With the bruises around his neck still fresh, Jarad and his family finally sought help. When he was diagnosed with schizophrenia, he says he felt oddly relieved.

"My psychiatrist understood what I was going through and I didn't feel so alone anymore," he says.

Jarad is now 23 and just graduated from college with a bachelor's degree. He is on medication and doing well in therapy, says his psychiatrist, UC Davis professor Cameron Carter. But Carter wants to prevent other young people from having to experience a life-threatening event like Jarad's.

"My psychiatrist understood what I was going through and I didn't feel so alone anymore."
A new $2 million grant from the Robert Wood Johnson Foundation will help Carter in his prevention efforts.

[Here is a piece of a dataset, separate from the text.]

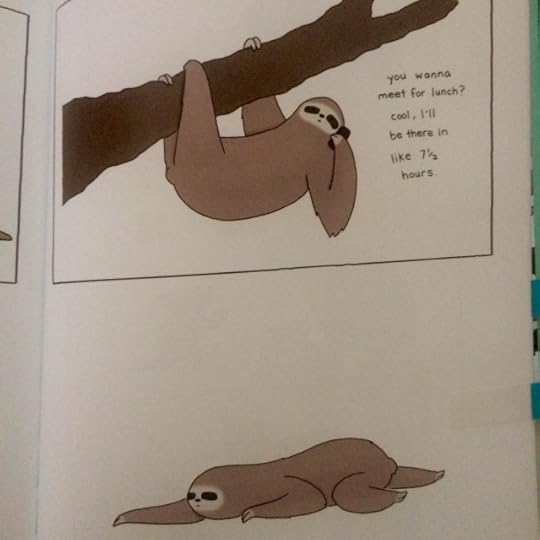 Where is `white wall`? This screenshot has height=540, width=540. white wall is located at coordinates (444, 205).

The funding launches a communitywide research initiative, called the Early Detection and Intervention for the Prevention of Psychosis Program. The goal is to identify young people who show early signs of psychosis and prevent the onset and consequences of serious mental illness.

One of four sites

UC Davis is one of only four sites selected from a limited number of organizations across the country qualified to do this type of work.

"This project is really about creating a paradigm shift in how we think about treating mental illness in which we move from a palliative-care model to prevention," says Carter, who will direct the new program.

"Instead of a picking-up-the-pieces approach in treating serious and debilitating mental illnesses, such as schizophrenia, we will work to preserve function and maintain social, occupational and academic development in teens and young adults," he says. "Our expectation is that we can avoid what is now considered the standard outcome for these youth — school failure, occupational failure, social isolation, homelessness, incarceration, hospitalization and devastating events like Virginia Tech."

The program seeks to replicate an innovative and highly promising approach to psychosis prevention developed in Portland, Maine. There, approximately 86 percent of at-risk young people who enrolled in the Portland Identification and Early Referral program did not experience a full-blown psychotic episode a year later. According to experts, the expected rate would be 50 to 60 percent for that group of young people.

Community participation

More than 15 community organizations in the Sacramento area, ranging from the African-American Mental Health Providers to the La Familia Counseling Center and the Hmong Women's Heritage Association, are partnering with UC Davis in this effort to educate others who interact with youths regularly to recognize the early signs of psychotic illness.

The program will focus on youths, ages 12 to 25, who show early symptoms of psychotic illness but do not yet have the disease. Young people at higher risk and their families will receive evidenced-based, psychosocial support and education, treatment, and medication. Those with a much lower risk will receive careful monitoring, support and referrals for further treatment, as needed.

Private funding of this project was critical, Carter says: "A project on this scale would not have received funding without the support of the Robert Wood Johnson Foundation, which believes that what we are doing will have a quick impact on policy and contribute to a fundamental change in addressing the needs of this population."